From a data-driven to an AI-driven enterprise: 4 topics to consider

Businesses are increasingly embracing AI, but what truly differentiates AI-driven and data-driven organizations? According to Anderson MacGyver, becoming AI-powered is more than just advanced analytics on steroids – successful AI adoption requires specific attention for four topics.
While data-driven companies focus on using data for insights, system exchange, and even direct commercial gain, AI-driven companies take this a step further. AI systems – which can learn, adapt, and generate new content (like video, text, and code) – have additional value potential and bring additional challenges.
The unique power of AI lies in generating new, commercially valuable content and providing dynamic, self-acting insights. Think of a navigation system: A basic route planner on its own is not AI. An AI would be able to predict future traffic, learn from historical data, and possibly even autonomously guide a vehicle, constantly reacting to changing conditions.
This evolution from data-driven to AI-driven is not a simple switch, but rather a journey. Building on its experience, Anderson MacGyver – a European digital strategy consulting firm – defines four key topics that businesses need to focus on in their journey to becoming an AI-driven organization.
Firstly, becoming AI-driven demands specific expertise in areas like neural networks, cognitive architectures and human-AI interaction – all areas which are even more scarce than other data capabilities.

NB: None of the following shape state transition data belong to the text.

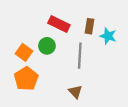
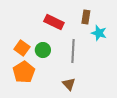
brown rectangle: (90, 26) -> (86, 17), moved
green circle: (47, 46) -> (43, 50), moved

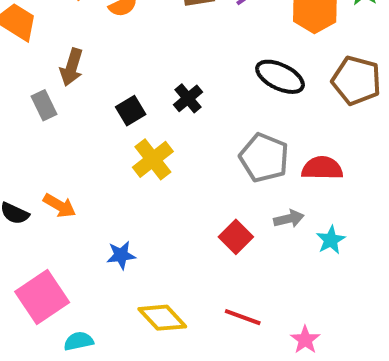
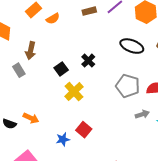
red square: (236, 237) -> (84, 130), moved

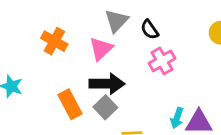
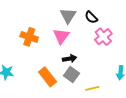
black arrow: (107, 84) -> (70, 59), size x0.6

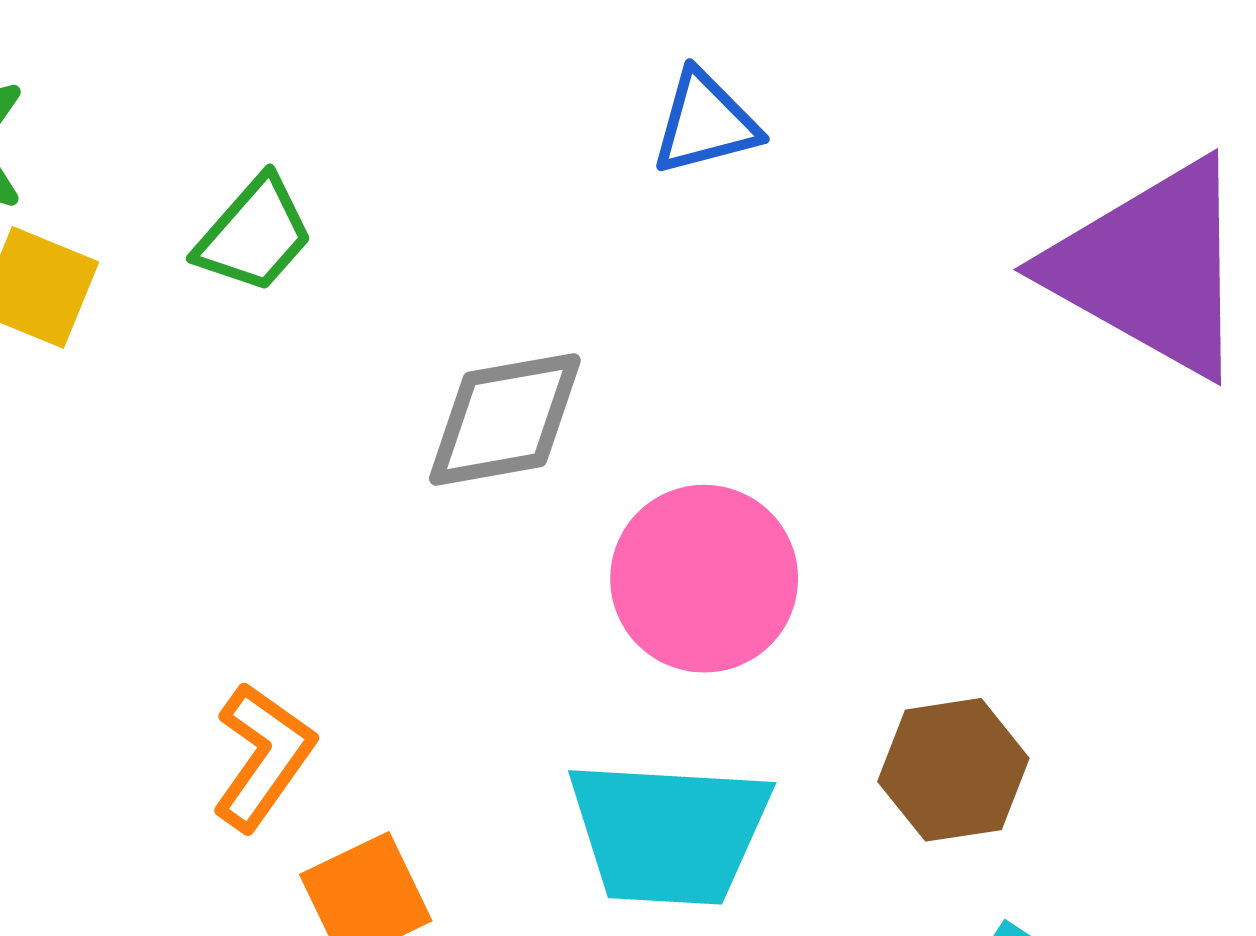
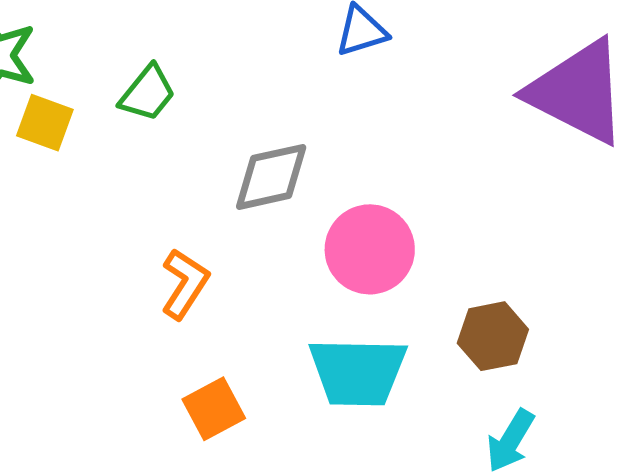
orange L-shape: (263, 756) -> (185, 284), moved

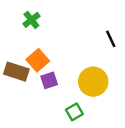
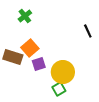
yellow circle: (93, 82) -> (63, 72), moved

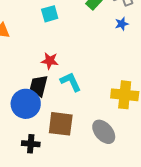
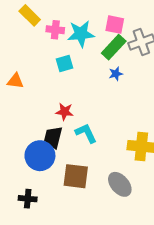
blue star: (122, 24) -> (116, 74), moved
black cross: (31, 144) -> (28, 199), moved

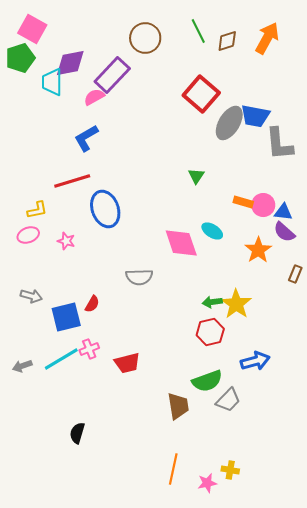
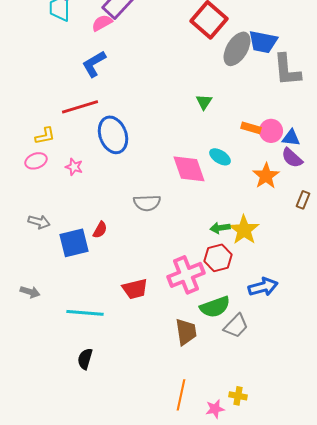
pink cross: (89, 349) -> (186, 275), moved, size x1.8
cyan line: (61, 359) -> (85, 313), moved, turned 36
gray arrow: (22, 366) -> (30, 292), turned -144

Secondly, the widespread enthusiasm for readily available general purpose AI models can be a double-edged sword. While many of these services do offer exciting possibilities and this buzz is helping to accelerate traction, businesses must avoid getting side-tracked by the buzz around generic applications and instead focus on where AI can deliver the most impact.

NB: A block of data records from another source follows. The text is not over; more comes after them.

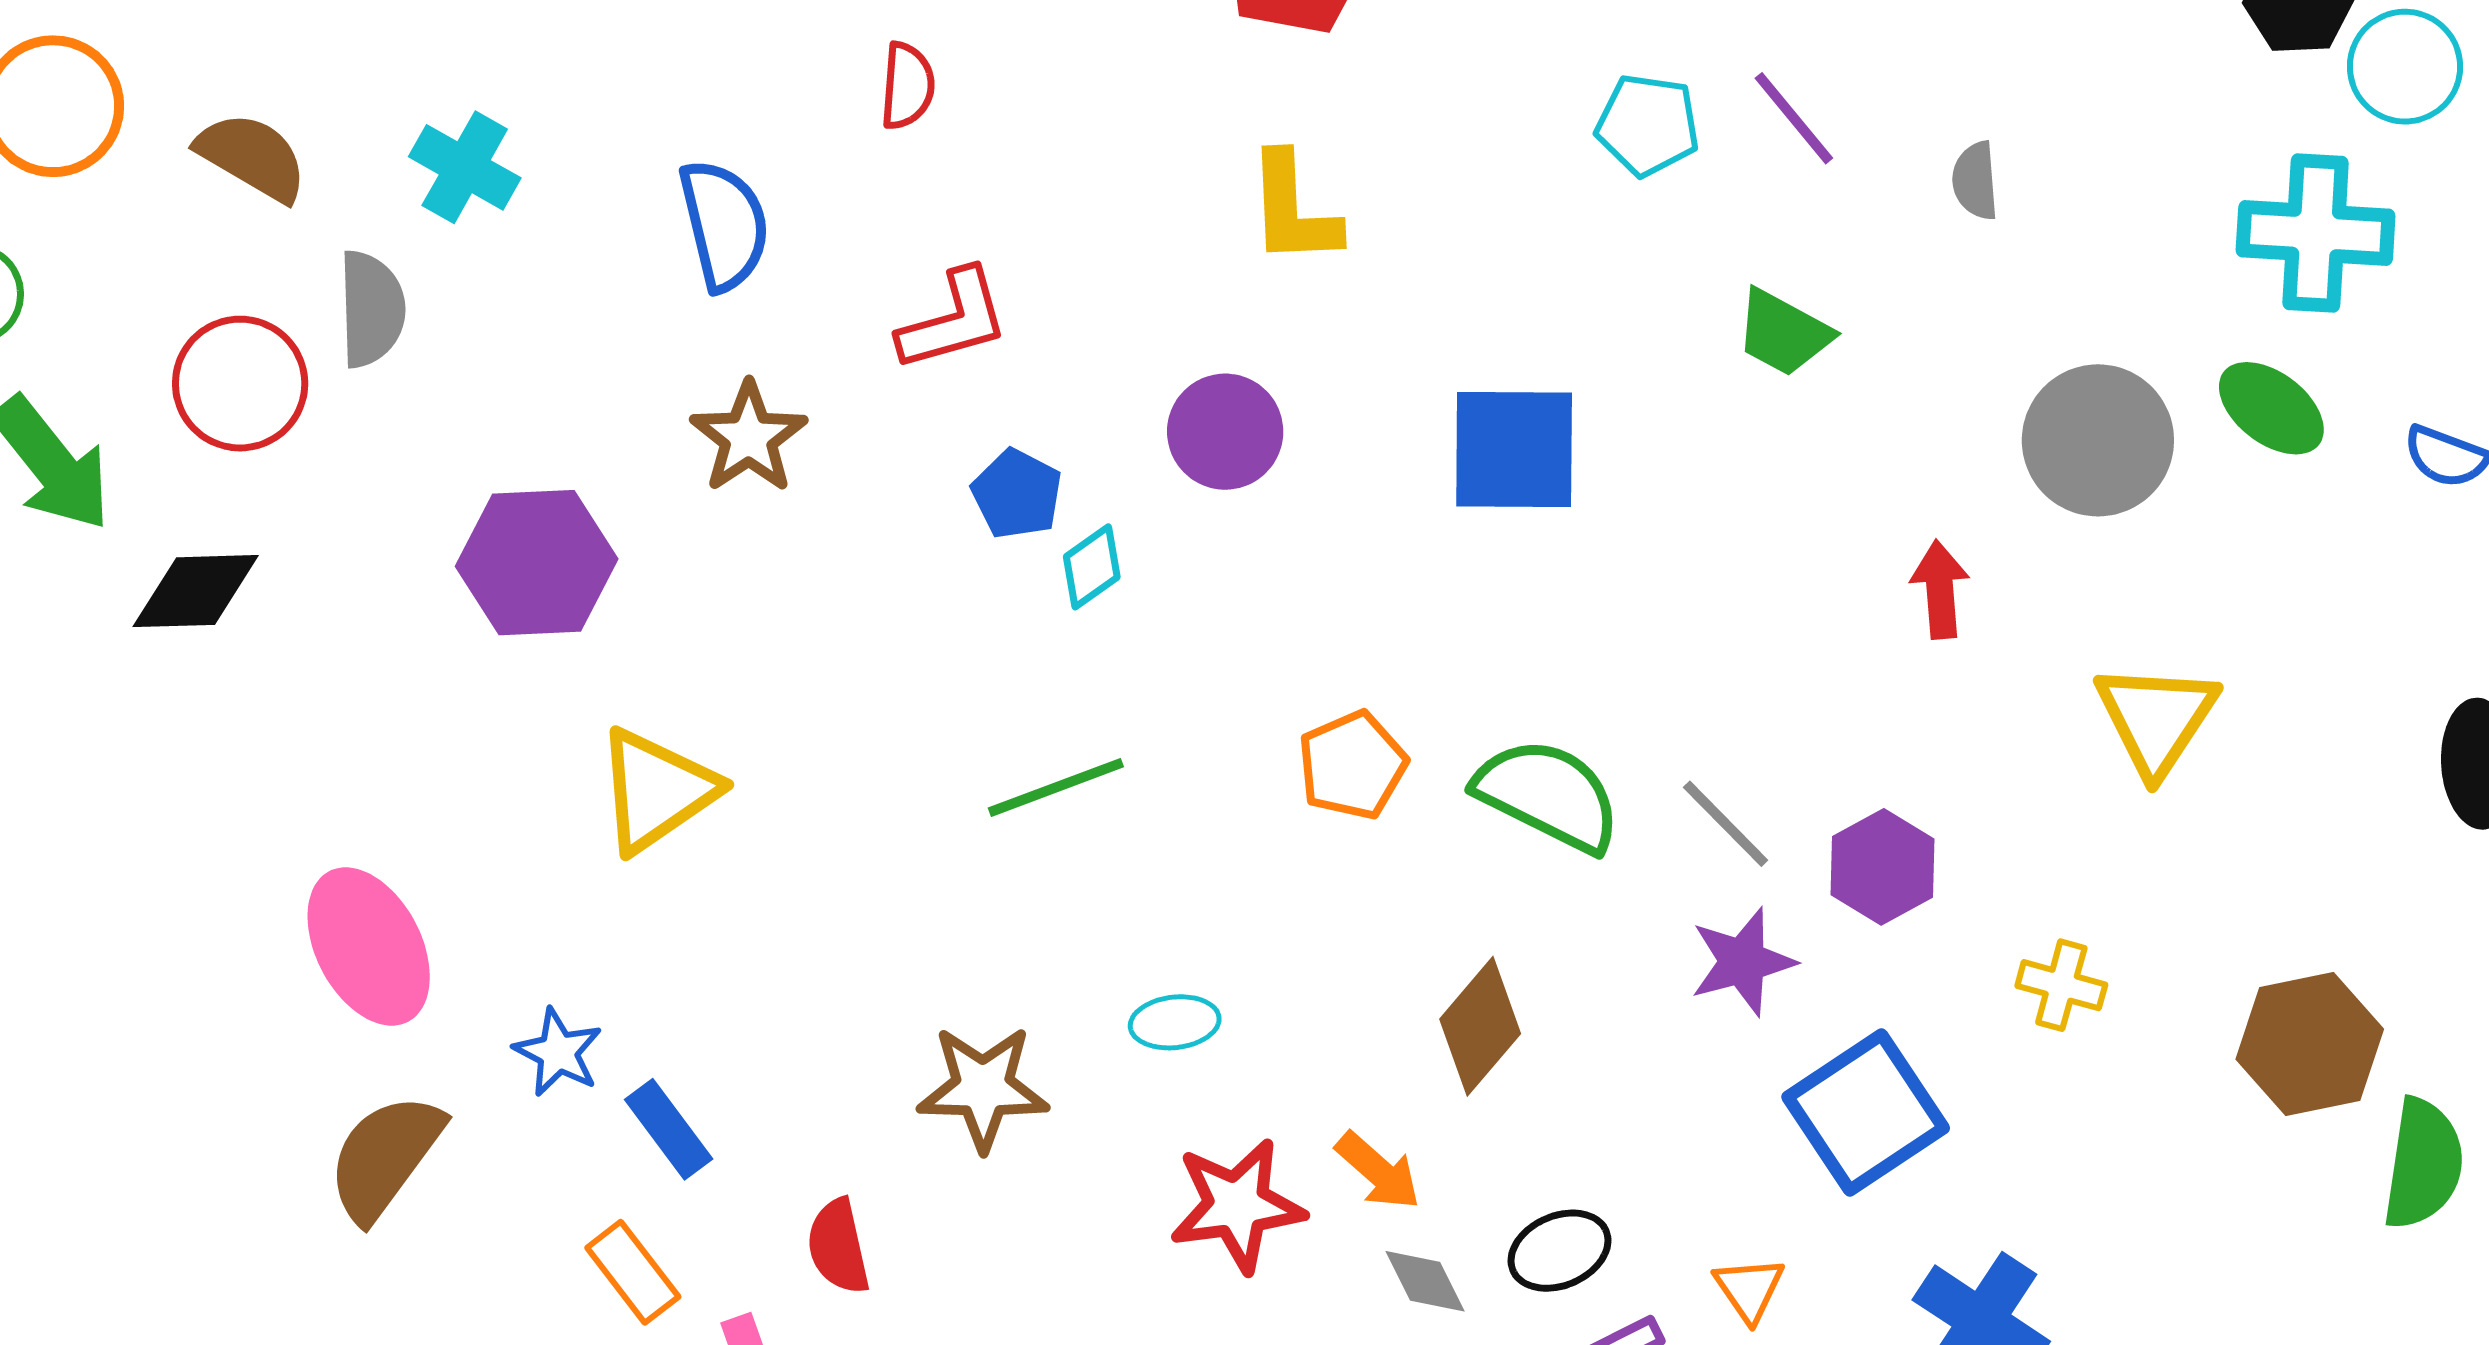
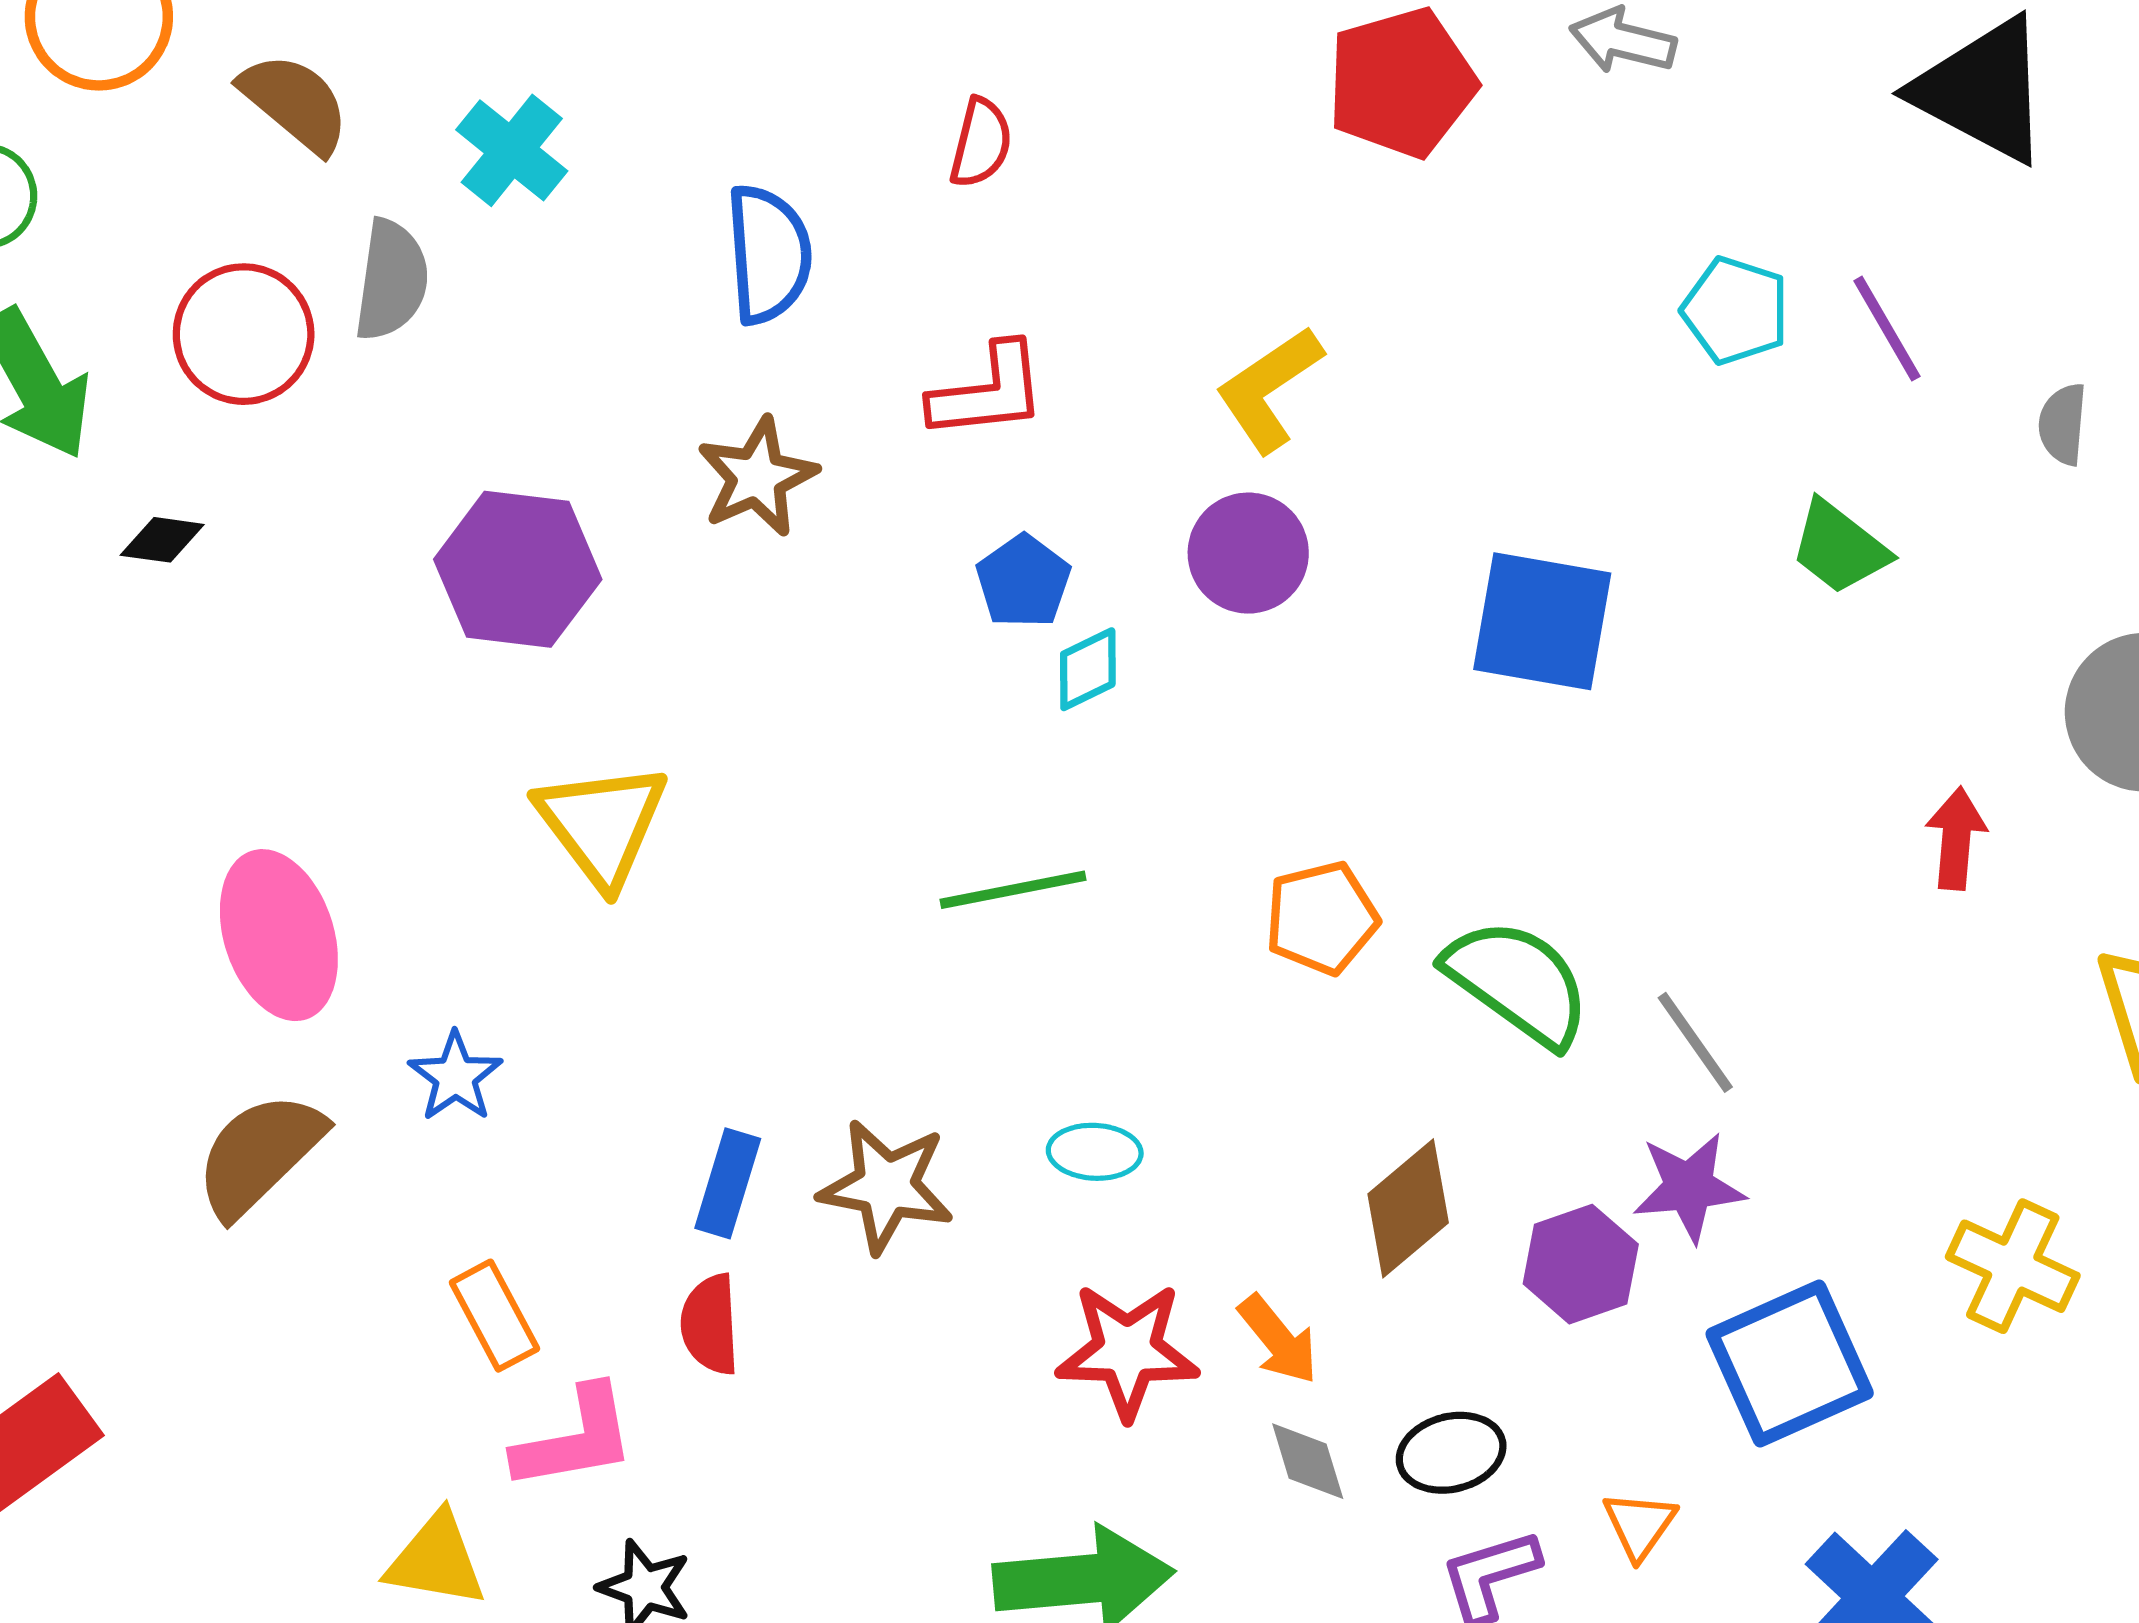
yellow L-shape: (1293, 209) -> (1269, 389), moved, turned 49
black diamond: (196, 591) -> (162, 540), size x0.6
yellow triangle: (657, 790) -> (602, 824), turned -42
purple hexagon: (1883, 867) -> (1581, 1264), moved
yellow cross: (2061, 985) -> (2013, 1266), size x1.4
blue rectangle: (669, 1129) -> (728, 1183), moved, turned 44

The integration of new AI systems has a significant impact on people and processes. Unlike traditional data insights that typically supplement existing workflows, AI implementations require organizations to rethink business processes and human roles within these processes.

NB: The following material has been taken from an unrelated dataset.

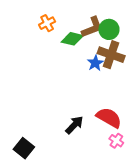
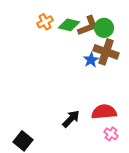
green diamond: (72, 39) -> (69, 25), moved
red semicircle: (109, 118) -> (104, 112), turned -35

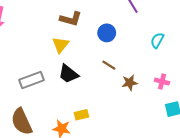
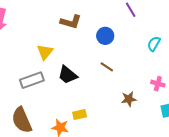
yellow triangle: (60, 45) -> (45, 52), moved
brown star: (130, 83) -> (129, 99), moved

This rethinking of business processes and its impact on people, requires proactive people change interventions to help employees adapt to new ways of working and to address potential resistance from those concerned about job changes or displacement.
Adopting AI additionally means addressing new sources of risk such as model bias, transparency and legislative compliance. The EU AI Act, for example, mandates oversight and transparency in AI usage, classifying systems by risk level and based on this imposes additional requirements.
Considering this, organizations need to establish mechanisms to identify, categorize, and govern their AI systems. Risk assessment in many cases triggers new mitigation measures and using the often-applied human oversight as a key measure might be marginalizing the whole value case.
In summary, Anderson MacGyver emphasizes that becoming an AI-driven enterprise as a next step in becoming data-driven requires additional attention for business value focus, talent sourcing, people change and risk control.